Not only has technology changed, but an old board loses it's pop after a while. It just becomes flat. I'm not saying your board is useless, you'll have to ride it to found out if it works or not, but buying an old board is not quite like buying an old car. They aren't really classics when it comes to riding.


----------



## Guest (Mar 3, 2009)

i figure that they definitely aren't like cars in that they are classics but will i notice that much of a difference from riding an older vs. new board? This is going to be used as a free ride/ all mountain board, which is what it was designed for, so it won't be hitting any parks. I know some people DO in fact by old boards as "classics" like the old swallow tails and such so i'm assuming if someone can ride an old swallow tail i should be ok on this board too no?


----------



## Guest (Mar 3, 2009)

this is an great thread for myself also as i have a old board from the late 90's. it still has a good deal of flex. I waxed it twice and it moves plenty fast down the mountain.

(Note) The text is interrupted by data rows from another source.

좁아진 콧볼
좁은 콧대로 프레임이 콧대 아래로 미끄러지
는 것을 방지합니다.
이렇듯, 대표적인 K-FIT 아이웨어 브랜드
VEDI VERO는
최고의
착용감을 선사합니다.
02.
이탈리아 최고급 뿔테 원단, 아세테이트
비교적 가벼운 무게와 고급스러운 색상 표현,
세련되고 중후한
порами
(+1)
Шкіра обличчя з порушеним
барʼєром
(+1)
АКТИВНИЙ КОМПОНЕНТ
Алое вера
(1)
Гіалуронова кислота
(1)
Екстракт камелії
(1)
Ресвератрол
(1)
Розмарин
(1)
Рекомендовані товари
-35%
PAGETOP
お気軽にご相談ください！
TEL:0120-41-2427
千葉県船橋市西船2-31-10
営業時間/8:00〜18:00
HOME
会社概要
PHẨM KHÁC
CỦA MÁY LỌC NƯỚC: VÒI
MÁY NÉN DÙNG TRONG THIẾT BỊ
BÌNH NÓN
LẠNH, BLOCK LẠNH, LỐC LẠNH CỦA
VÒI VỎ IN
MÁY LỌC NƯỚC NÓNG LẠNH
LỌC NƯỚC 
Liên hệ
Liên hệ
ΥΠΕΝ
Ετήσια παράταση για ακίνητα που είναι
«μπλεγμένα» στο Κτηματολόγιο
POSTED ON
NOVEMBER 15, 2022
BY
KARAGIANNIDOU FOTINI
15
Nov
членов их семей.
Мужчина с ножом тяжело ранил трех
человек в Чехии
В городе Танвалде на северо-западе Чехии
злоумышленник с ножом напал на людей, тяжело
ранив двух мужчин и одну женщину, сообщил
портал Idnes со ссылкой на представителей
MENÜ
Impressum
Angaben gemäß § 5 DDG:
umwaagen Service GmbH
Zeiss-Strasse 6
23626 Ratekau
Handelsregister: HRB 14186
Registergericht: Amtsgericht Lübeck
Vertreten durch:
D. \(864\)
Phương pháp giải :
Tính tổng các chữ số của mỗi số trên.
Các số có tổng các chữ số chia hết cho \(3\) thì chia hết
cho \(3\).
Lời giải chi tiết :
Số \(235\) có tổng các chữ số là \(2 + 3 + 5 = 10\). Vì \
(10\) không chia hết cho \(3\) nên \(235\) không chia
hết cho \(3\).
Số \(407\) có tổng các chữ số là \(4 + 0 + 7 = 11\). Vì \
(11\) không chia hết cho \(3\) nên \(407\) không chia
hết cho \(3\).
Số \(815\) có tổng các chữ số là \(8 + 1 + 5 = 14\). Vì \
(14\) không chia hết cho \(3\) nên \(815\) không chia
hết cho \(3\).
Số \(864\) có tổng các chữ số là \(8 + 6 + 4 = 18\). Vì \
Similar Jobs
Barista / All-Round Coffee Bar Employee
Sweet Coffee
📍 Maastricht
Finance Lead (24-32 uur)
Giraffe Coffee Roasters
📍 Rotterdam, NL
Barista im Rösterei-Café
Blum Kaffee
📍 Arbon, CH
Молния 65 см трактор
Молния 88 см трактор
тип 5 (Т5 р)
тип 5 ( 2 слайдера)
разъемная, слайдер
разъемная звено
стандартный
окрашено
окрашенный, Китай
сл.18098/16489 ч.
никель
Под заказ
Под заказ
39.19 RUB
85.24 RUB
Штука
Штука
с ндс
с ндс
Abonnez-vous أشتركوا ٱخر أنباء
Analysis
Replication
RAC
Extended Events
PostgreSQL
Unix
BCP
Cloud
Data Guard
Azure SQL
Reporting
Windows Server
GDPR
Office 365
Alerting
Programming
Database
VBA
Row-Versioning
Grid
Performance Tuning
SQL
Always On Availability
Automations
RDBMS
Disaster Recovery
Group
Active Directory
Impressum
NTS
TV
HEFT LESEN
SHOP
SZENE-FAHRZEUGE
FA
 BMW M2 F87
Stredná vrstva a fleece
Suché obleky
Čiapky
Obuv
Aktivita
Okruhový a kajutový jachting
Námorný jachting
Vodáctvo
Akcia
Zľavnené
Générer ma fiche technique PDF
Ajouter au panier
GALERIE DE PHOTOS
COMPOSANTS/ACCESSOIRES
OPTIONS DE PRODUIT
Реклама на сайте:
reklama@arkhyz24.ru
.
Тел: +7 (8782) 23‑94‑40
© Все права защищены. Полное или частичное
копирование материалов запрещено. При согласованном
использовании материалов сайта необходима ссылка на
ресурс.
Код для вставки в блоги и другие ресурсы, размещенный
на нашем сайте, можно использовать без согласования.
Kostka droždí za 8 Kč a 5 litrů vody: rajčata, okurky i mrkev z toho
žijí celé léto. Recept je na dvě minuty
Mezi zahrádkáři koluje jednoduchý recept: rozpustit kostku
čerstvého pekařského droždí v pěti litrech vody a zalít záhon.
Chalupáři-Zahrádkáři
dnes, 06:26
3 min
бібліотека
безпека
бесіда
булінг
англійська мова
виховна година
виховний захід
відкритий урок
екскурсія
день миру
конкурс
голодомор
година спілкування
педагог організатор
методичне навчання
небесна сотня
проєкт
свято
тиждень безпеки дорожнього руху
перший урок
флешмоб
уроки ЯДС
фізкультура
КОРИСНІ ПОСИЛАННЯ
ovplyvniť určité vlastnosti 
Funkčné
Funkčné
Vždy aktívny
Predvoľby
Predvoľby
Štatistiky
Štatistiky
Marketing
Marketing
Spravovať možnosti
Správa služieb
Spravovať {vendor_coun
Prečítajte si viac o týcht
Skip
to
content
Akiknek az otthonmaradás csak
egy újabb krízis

have you hit the mountains with your board yet Surf??


----------



## Guest (Mar 3, 2009)

nah i haven't yet. it's currently at the local shop getting a stone grind and full sharpen and wax so i can take it up to killington,vt next week and shred on it for a couple of days. i also got a new set of Union Force bindings i'm going to throw on it and i wanted to make sure it was tip top before i had my first ride on it so i could get a fair impression of how it rides. on a side note, the east coast is getting dumped on this week. just had close to two feet of fresh snow last night and today and that same front that hit here is headed for up north to Vt as well. But nah haven't ridden the board yet. I'm hoping it's going to be a fun ride especially after the full tune up and the good snow we just got. Anyone else care to chime in on old vs. new board? Is it really that noticeable?


----------



## v-verb (Feb 1, 2009)

I started on a loaner 97 Custom 55 and did my first 5 times on it. My last 2 times were on a new bataleon evil twin 55 with tbt. The new board is easier to control and responds better IMO.

The old custom was a nice board though. I think you'll have a great time as long as the board is fundamentally sound - not damaged etc and your board sounds like it's fine.


----------



## jmacphee9 (Nov 11, 2008)

well the difference between a 12 year old board and a new one is undeniable. the tech in a new beginner board is probably just as much if not more then a 12 year old top of the line board board. will it work and possibly be 100% fine for you, very much so i would imagine.


----------



## Guest (Mar 3, 2009)

yea im going to get me a newer low level board for next season.


----------